Göllerich in his Liszt biography mentions that once during his stay in Italy the composer, in a covered wagon, had himself driven slowly over the course along which the corpse of Tasso had been taken. And of this incident he is supposed to have said: "I suffered the sad poetry of this journey in the hopes that one day the bloody irony of vain apotheosis may be spared every poet and artist who has been ill-treated during life. Rest to the dead!"

The analysis of this work is short and precise. The musical programme is simple. It opens with a cry of distressful mourning, while from the distance the cortège approaches. A reminiscence of the Tasso theme is recognisable in this pompous approach and the mood changes to one of triumph. In the midst of all this the public adoration is mingled with its tears, and the two climax in the Tasso motive.

LES PRELUDES

The third of Liszt's symphonic poems, Les Préludes, was sketched as early as 1845, but not produced until 1854, and then in Weimar. Lamartine's Meditations Poétiques set the bells tolling in Liszt's mind, and he wrote Les Préludes. "What is life but a series of preludes to that unknown song whose initial solemn note is tolled by Death? The enchanted dawn of every life is love; but where is the destiny on whose first delicious joys some storm does not break?—a storm whose deadly blast disperses youth's illusions, whose fatal bolt consumes its altar. And what soul thus cruelly bruised, when the tempest rolls away, seeks not to rest its memories in the calm of rural life? Yet man allows himself not long to taste the kindly quiet which first attracted him to Nature's lap; but when the trumpet gives the signal he hastens to danger's post, whatever be the fight which draws him to its lists, that in the strife he may once more regain full knowledge of himself and all his strength."

Corresponding to the first line of the programme the composition opens promisingly with an ascending figure in the strings, followed by some mysterious chords. Liszt had that wonderful knack—which he shared with Beethoven and Wagner—of getting atmosphere immediately at the first announcement. Gradually he achieves a climax with this device, and now he has pictured the character—his hero—in defiant possession of full manhood.

"The enchanted dawn of every life is love" reads the line, and the music grows sentimental. That well-known horn melody occurs here, a theme almost the character of a folk-song; then the mood becomes even more tranquil until—

"But where is the destiny on whose first delicious joys some storm does not break?—a storm whose deadly blast disperses youth's illusions, whose fatal bolt consumes its altar." Here was one of those episodes on which Liszt doted, a place where he could unloose all his orchestral technique, piling his climaxes furiously high.

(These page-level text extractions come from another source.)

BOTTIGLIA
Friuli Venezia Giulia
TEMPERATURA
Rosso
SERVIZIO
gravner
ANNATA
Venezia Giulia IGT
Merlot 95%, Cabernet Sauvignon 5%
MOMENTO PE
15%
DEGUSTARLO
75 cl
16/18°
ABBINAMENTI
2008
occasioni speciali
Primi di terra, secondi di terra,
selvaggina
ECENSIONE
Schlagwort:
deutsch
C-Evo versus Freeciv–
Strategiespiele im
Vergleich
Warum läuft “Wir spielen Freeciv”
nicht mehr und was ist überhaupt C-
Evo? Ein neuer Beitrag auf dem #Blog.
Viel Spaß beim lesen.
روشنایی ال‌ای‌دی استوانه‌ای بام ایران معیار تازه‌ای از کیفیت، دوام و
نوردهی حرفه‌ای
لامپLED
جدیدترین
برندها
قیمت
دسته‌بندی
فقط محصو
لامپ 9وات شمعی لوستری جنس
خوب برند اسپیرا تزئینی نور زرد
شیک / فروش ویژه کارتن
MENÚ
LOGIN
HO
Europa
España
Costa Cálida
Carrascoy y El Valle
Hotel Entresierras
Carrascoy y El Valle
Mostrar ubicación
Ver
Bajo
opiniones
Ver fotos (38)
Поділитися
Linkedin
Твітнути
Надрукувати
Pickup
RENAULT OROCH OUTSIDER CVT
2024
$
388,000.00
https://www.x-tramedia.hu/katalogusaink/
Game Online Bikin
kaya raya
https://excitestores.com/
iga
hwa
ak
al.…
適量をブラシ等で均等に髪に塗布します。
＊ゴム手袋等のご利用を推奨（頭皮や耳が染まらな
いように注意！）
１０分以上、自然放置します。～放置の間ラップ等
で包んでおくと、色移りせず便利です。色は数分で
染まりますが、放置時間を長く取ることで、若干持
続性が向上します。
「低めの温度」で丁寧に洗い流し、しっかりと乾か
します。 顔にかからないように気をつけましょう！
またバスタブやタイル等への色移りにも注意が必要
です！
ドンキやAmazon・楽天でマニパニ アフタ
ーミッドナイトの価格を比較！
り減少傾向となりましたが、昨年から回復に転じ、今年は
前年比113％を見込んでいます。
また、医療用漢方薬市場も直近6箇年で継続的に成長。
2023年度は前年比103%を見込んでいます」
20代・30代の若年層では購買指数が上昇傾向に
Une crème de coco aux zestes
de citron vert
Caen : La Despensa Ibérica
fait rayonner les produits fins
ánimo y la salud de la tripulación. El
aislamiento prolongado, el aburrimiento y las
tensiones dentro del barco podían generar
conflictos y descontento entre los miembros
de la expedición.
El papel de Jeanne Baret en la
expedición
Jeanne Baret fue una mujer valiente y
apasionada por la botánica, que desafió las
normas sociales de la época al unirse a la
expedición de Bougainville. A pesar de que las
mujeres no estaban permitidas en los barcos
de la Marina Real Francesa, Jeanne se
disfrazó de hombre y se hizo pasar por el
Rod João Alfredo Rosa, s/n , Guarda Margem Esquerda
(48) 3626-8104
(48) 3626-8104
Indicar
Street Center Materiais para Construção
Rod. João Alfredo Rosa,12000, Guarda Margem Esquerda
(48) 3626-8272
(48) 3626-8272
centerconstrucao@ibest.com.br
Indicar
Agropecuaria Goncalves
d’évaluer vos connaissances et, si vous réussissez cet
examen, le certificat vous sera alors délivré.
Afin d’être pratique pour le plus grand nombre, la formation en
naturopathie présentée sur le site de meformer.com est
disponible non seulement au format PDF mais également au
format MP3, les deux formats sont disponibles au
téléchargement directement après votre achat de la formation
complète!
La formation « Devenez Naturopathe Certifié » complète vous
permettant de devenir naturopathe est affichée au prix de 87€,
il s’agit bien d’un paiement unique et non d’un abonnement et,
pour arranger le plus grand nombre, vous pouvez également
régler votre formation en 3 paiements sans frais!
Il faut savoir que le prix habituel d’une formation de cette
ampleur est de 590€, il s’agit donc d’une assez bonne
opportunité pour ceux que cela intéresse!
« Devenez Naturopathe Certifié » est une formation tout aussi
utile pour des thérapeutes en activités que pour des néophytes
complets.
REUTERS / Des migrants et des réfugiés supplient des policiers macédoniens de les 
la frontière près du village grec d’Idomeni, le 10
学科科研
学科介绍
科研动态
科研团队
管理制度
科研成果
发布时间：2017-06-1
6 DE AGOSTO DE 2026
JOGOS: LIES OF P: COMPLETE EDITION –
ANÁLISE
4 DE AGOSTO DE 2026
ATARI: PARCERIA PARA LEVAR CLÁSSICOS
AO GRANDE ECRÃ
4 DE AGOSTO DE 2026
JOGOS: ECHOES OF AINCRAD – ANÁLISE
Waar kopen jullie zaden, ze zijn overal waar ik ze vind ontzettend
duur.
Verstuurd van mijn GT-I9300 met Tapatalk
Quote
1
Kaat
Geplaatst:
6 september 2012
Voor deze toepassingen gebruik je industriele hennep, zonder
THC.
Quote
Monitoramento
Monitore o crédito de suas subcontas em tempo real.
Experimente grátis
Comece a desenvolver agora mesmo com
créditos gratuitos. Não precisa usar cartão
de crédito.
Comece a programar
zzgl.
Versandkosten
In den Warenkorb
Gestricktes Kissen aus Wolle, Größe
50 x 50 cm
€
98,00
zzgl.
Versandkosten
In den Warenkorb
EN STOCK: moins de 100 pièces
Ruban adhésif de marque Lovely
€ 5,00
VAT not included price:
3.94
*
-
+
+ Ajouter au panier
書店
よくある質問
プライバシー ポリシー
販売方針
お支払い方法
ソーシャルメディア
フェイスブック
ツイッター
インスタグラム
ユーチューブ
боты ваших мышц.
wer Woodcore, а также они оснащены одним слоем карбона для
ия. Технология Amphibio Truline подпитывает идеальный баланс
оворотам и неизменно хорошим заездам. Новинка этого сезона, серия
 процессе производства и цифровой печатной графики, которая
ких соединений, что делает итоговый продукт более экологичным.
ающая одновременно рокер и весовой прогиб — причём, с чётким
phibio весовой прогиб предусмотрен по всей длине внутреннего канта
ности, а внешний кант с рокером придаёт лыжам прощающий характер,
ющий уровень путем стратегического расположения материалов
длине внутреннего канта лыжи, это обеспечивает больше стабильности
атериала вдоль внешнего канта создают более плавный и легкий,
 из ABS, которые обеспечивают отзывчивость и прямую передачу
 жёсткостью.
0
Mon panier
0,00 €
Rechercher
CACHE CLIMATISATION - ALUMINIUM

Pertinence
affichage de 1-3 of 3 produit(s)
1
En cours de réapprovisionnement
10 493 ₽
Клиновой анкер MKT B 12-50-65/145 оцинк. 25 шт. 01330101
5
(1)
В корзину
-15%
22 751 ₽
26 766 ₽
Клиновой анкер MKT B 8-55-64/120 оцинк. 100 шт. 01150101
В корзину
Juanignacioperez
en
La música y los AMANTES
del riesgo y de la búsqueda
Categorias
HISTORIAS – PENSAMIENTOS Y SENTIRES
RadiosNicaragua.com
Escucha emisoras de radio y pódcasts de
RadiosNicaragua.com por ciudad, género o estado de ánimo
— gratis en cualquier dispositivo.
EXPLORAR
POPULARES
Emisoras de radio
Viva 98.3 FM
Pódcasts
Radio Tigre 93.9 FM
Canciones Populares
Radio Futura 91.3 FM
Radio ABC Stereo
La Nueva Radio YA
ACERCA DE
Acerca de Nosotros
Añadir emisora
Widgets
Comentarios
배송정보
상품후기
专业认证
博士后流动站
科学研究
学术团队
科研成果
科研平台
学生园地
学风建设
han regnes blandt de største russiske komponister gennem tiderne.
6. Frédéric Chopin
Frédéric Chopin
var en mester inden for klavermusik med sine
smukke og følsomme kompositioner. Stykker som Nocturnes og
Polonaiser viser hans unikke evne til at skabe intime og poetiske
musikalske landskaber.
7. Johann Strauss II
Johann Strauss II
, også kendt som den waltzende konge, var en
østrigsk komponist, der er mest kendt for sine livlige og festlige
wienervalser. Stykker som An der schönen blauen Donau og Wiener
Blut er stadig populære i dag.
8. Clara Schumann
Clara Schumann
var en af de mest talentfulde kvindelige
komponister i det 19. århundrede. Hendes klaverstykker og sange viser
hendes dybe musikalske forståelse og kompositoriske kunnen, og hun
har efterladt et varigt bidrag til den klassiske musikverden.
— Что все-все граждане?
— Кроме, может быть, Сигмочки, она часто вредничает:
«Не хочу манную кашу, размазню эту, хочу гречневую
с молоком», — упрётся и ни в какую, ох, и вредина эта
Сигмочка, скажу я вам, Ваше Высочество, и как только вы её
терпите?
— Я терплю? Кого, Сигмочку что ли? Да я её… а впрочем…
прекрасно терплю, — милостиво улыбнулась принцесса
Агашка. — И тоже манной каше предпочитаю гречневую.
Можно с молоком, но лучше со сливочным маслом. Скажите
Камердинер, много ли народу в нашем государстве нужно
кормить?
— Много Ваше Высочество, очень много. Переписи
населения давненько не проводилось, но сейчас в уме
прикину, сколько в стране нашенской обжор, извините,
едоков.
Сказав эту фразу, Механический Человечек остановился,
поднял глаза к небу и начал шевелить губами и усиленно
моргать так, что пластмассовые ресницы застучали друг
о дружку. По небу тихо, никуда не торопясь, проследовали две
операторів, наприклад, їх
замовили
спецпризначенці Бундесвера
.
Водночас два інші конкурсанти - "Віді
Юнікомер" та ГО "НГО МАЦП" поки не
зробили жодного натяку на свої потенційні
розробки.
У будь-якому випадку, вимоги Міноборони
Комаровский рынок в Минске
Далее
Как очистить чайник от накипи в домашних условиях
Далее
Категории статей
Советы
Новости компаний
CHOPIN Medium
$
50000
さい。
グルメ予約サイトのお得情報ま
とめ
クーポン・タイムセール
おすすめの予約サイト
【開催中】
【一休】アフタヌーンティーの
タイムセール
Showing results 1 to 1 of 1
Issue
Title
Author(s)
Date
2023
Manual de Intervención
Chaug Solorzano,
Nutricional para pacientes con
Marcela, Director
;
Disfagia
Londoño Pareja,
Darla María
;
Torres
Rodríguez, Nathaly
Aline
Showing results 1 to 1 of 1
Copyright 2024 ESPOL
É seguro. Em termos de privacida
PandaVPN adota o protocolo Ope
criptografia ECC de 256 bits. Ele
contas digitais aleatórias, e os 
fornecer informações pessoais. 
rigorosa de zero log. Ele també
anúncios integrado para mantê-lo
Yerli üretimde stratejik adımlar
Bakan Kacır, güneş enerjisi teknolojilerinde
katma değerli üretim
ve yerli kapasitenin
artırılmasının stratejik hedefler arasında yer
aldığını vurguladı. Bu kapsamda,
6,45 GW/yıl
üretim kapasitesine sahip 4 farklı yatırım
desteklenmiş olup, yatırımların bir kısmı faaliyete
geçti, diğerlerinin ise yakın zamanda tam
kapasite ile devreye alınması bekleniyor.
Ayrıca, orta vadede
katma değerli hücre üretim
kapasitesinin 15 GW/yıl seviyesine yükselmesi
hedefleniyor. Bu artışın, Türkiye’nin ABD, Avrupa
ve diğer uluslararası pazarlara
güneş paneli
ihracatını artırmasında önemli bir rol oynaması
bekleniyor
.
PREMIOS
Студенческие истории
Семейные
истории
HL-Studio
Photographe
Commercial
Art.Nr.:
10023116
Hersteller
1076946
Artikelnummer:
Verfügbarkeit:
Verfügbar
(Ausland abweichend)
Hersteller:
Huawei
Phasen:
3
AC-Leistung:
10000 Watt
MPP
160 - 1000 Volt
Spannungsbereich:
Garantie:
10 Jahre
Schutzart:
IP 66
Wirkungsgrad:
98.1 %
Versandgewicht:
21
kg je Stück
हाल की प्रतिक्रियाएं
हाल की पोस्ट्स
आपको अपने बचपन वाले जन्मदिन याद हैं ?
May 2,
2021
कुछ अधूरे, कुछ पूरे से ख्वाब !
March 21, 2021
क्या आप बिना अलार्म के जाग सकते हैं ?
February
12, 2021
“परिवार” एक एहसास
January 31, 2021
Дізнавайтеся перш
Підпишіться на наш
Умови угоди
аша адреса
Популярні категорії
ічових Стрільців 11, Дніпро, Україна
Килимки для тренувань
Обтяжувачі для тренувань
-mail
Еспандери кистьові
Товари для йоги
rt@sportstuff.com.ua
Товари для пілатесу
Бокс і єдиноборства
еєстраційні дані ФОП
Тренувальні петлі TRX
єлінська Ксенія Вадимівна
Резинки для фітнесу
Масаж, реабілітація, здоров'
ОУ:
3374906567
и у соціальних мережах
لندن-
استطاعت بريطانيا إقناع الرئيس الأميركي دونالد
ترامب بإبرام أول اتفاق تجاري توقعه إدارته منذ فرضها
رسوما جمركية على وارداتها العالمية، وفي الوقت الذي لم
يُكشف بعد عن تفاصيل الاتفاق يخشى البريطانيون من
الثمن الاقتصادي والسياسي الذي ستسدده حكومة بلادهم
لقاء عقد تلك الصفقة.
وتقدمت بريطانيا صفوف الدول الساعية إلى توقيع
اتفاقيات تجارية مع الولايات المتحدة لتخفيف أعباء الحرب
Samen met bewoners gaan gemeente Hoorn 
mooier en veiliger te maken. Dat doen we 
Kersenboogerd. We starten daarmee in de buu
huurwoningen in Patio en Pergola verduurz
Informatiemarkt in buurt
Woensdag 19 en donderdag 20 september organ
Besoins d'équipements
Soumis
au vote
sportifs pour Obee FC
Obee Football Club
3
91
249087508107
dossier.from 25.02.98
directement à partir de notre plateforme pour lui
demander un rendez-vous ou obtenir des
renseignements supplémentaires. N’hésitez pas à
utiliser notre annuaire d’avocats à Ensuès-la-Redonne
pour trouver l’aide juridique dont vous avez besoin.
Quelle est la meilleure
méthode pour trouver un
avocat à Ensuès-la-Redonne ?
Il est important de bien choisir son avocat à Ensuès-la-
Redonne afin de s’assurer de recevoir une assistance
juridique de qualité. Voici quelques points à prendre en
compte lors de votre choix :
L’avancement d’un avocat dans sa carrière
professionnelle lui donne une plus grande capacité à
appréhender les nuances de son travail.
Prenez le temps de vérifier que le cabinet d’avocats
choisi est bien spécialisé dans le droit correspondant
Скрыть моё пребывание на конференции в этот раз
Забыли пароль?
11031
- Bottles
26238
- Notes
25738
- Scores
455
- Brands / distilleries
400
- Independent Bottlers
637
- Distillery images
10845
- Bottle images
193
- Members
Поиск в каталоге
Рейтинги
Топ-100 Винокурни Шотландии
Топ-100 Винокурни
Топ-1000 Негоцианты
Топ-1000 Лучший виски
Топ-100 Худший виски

"And what soul thus cruelly bruised, when the tempest rolls away, seeks not to rest its memories in the pleasant calm of rural life?" There was nothing else for Liszt to do but to write the usual pastoral peace dignified by Handel and Watteau.

"Yet man allowed himself not long to taste the kindly quiet which first attracted him to Nature's lap; but when the trumpet gives the signal he hastens to danger's post, whatever be the fight which draws him to its lists, that in the strife he may once more regain full knowledge of himself and all his strength." The martial call of the trumpets and the majestic strife is made much of. Liszt tortures his peaceful motives into expressing war, and welds the entire incident into a stirring one.